Mojokerto, LenteraInspiratif.id – Menjelang perayaan Hari Raya Waisak 2569 BE atau 2025 Masehi, Maha Vihara Mojopahit kembali menggelar tradisi spiritual tahunan berupa pemandian Patung Buddha Tidur Maha Paranibbana pada Rabu pagi (7/5/2025). Tradisi ini tak hanya menjadi persiapan spiritual menyambut Waisak, tetapi juga simbol penghormatan kepada Sang Buddha serta refleksi penyucian batin umat manusia.
Patung berlapis emas ini terletak di Dusun Kedungwulan, Desa Bejijong, Kecamatan Trowulan, Kabupaten Mojokerto. Dibangun pada tahun 1993 dan diresmikan tahun 2001, patung ini telah diakui Museum Rekor-Dunia Indonesia (MURI) sebagai Patung Buddha Tidur terbesar di Indonesia dengan panjang 22 meter, lebar 6 meter, dan tinggi 4,5 meter.
Tradisi pemandian dilakukan dengan menggunakan air bercampur bunga melati, kenanga, mawar, dan kembang Macan Kerah, yang disiramkan ke seluruh bagian patung menggunakan selang dan ember.
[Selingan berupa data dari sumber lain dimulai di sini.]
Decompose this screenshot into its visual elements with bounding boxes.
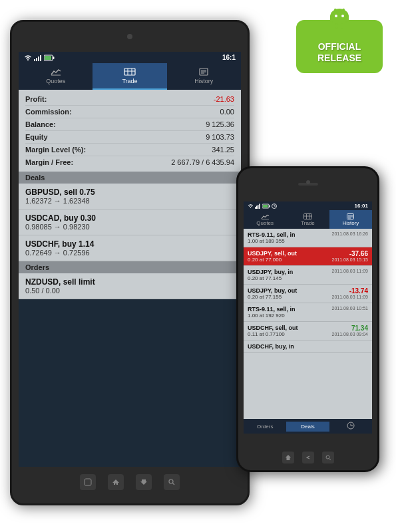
deals-section-header: Deals bbox=[19, 172, 241, 184]
svg-rect-44 bbox=[303, 213, 311, 219]
history-row-1[interactable]: USDJPY, sell, out 0.20 at 77.000 -37.66 … bbox=[244, 247, 372, 266]
phone-search-btn[interactable] bbox=[322, 452, 334, 464]
signal-icon bbox=[34, 55, 42, 61]
svg-rect-14 bbox=[38, 57, 39, 61]
stat-row-balance: Balance: 9 125.36 bbox=[25, 118, 234, 131]
phone-tab-history[interactable]: History bbox=[329, 210, 372, 229]
svg-rect-39 bbox=[269, 205, 270, 207]
history-row-2[interactable]: USDJPY, buy, in 0.20 at 77.145 2011.08.0… bbox=[244, 266, 372, 285]
tablet-screen: 16:1 Quotes bbox=[19, 52, 241, 467]
clock-icon bbox=[347, 422, 355, 430]
svg-rect-13 bbox=[36, 58, 37, 61]
svg-rect-34 bbox=[256, 205, 258, 209]
svg-rect-17 bbox=[45, 56, 51, 60]
tablet-search-btn[interactable] bbox=[164, 474, 180, 490]
phone-bottom-clock[interactable] bbox=[329, 420, 372, 433]
tablet-statusbar: 16:1 bbox=[19, 52, 241, 63]
stat-row-commission: Commission: 0.00 bbox=[25, 106, 234, 118]
history-row-6[interactable]: USDCHF, buy, in bbox=[244, 340, 372, 353]
phone-tab-quotes[interactable]: Quotes bbox=[244, 210, 286, 229]
phone-tabs: Quotes Trade bbox=[244, 210, 372, 229]
tablet-back-btn[interactable] bbox=[80, 474, 96, 490]
stat-row-margin-level: Margin Level (%): 341.25 bbox=[25, 144, 234, 156]
svg-line-57 bbox=[329, 459, 331, 461]
android-icon bbox=[326, 3, 353, 31]
orders-section-header: Orders bbox=[19, 261, 241, 273]
deal-row-gbpusd[interactable]: GBPUSD, sell 0.75 1.62372 → 1.62348 bbox=[19, 184, 241, 209]
tablet-camera bbox=[127, 34, 132, 39]
phone-time: 16:01 bbox=[355, 203, 368, 209]
phone-home-btn[interactable] bbox=[282, 452, 294, 464]
history-row-3[interactable]: USDJPY, buy, out 0.20 at 77.155 -13.74 2… bbox=[244, 285, 372, 303]
svg-rect-8 bbox=[335, 23, 338, 29]
svg-rect-36 bbox=[259, 203, 260, 209]
history-row-4[interactable]: RTS-9.11, sell, in 1.00 at 192 920 2011.… bbox=[244, 303, 372, 322]
tablet-menu-btn[interactable] bbox=[136, 474, 152, 490]
phone-tab-trade[interactable]: Trade bbox=[286, 210, 329, 229]
tablet-home-btn[interactable] bbox=[108, 474, 124, 490]
battery-icon bbox=[44, 55, 55, 61]
tab-history[interactable]: History bbox=[167, 63, 241, 90]
phone-device: 16:01 Quotes bbox=[236, 166, 379, 472]
badge-text: OFFICIAL RELEASE bbox=[317, 41, 361, 64]
phone-bottom-tabs: Orders Deals bbox=[244, 419, 372, 434]
tablet-status-left bbox=[24, 55, 55, 61]
phone-trade-icon bbox=[303, 213, 312, 219]
phone-camera bbox=[306, 180, 310, 184]
tablet-tabs: Quotes Trade bbox=[19, 63, 241, 90]
history-row-5[interactable]: USDCHF, sell, out 0.11 at 0.77100 71.34 … bbox=[244, 322, 372, 340]
official-release-badge: OFFICIAL RELEASE bbox=[296, 7, 383, 93]
tablet-device: 16:1 Quotes bbox=[10, 20, 250, 505]
svg-rect-15 bbox=[40, 55, 41, 61]
svg-rect-35 bbox=[258, 205, 259, 209]
phone-statusbar: 16:01 bbox=[244, 201, 372, 210]
stats-table: Profit: -21.63 Commission: 0.00 Balance:… bbox=[19, 90, 241, 172]
order-row-nzdusd[interactable]: NZDUSD, sell limit 0.50 / 0.00 bbox=[19, 273, 241, 299]
phone-status-left bbox=[248, 203, 277, 209]
stat-row-equity: Equity 9 103.73 bbox=[25, 131, 234, 144]
svg-rect-3 bbox=[331, 14, 347, 23]
deal-row-usdchf[interactable]: USDCHF, buy 1.14 0.72649 → 0.72596 bbox=[19, 235, 241, 261]
phone-quotes-icon bbox=[260, 213, 270, 219]
svg-rect-28 bbox=[85, 479, 91, 485]
svg-rect-12 bbox=[34, 59, 35, 61]
phone-bottom-orders[interactable]: Orders bbox=[244, 422, 286, 432]
svg-rect-33 bbox=[255, 207, 256, 209]
phone-screen: 16:01 Quotes bbox=[244, 201, 372, 434]
svg-marker-55 bbox=[286, 455, 291, 460]
history-row-0[interactable]: RTS-9.11, sell, in 1.00 at 189 355 2011.… bbox=[244, 229, 372, 247]
phone-battery-icon bbox=[262, 203, 270, 209]
phone-back-btn[interactable] bbox=[302, 452, 314, 464]
phone-home-buttons bbox=[282, 452, 334, 464]
deal-row-usdcad[interactable]: USDCAD, buy 0.30 0.98085 → 0.98230 bbox=[19, 209, 241, 235]
svg-rect-6 bbox=[330, 15, 333, 22]
trade-icon bbox=[123, 67, 136, 76]
svg-rect-20 bbox=[124, 68, 135, 75]
svg-marker-30 bbox=[140, 479, 147, 485]
history-icon bbox=[197, 67, 210, 76]
svg-point-5 bbox=[341, 15, 344, 17]
svg-rect-7 bbox=[345, 15, 349, 22]
phone-clock-icon bbox=[272, 203, 277, 209]
wifi-icon bbox=[24, 55, 32, 61]
svg-point-31 bbox=[169, 479, 173, 483]
stat-row-margin-free: Margin / Free: 2 667.79 / 6 435.94 bbox=[25, 156, 234, 168]
svg-rect-9 bbox=[341, 23, 343, 29]
svg-rect-18 bbox=[53, 57, 55, 59]
tablet-home-buttons bbox=[80, 474, 180, 490]
phone-signal-icon bbox=[255, 203, 261, 209]
svg-point-4 bbox=[335, 15, 337, 17]
phone-wifi-icon bbox=[248, 203, 254, 209]
stat-row-profit: Profit: -21.63 bbox=[25, 93, 234, 106]
svg-line-32 bbox=[173, 483, 175, 485]
phone-history-icon bbox=[346, 213, 355, 219]
svg-point-56 bbox=[326, 456, 329, 459]
svg-marker-29 bbox=[112, 479, 119, 485]
tab-trade[interactable]: Trade bbox=[93, 63, 166, 90]
tab-quotes[interactable]: Quotes bbox=[19, 63, 93, 90]
svg-rect-38 bbox=[263, 205, 268, 207]
quotes-icon bbox=[49, 67, 63, 76]
phone-bottom-deals[interactable]: Deals bbox=[286, 422, 329, 432]
phone-history-list: RTS-9.11, sell, in 1.00 at 189 355 2011.… bbox=[244, 229, 372, 434]
tablet-time: 16:1 bbox=[222, 54, 236, 61]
Selanjutnya, patung dibersihkan secara menyeluruh oleh lima orang perwakilan warga sekitar—baik umat Buddha maupun dari agama lain, termasuk Islam dan Kristen.
“Kami tidak melihat latar belakang agama di sini. Ini soal gotong royong dan rasa hormat terhadap sesama,” ujar Samsul Arifin, warga Muslim yang turut terlibat dalam prosesi.
“Saya ikut dari tahun ke tahun karena merasa ini bagian dari merawat budaya dan toleransi. Ini bukan soal keyakinan, tapi kebersamaan,” tambahnya.
Prosesi dimulai dengan pembacaan doa dan meditasi singkat oleh Pandita Maha Vihara Mojopahit, Saryono, yang kemudian memimpin jalannya penyucian patung.
“Tidak ada ritual rumit, yang penting adalah niat dan pemahaman makna. Ini adalah simbol membersihkan diri dari nafsu, amarah, dan kebencian,” jelas Saryono.
Tak hanya memandikan patung, relief dan ornamen di sekitar pondasi patung juga dibersihkan secara teliti agar tetap terawat. Air bunga digunakan sebagai simbol keharuman batin, sementara proses penyucian menggambarkan upaya umat dalam menanggalkan kekotoran pikiran.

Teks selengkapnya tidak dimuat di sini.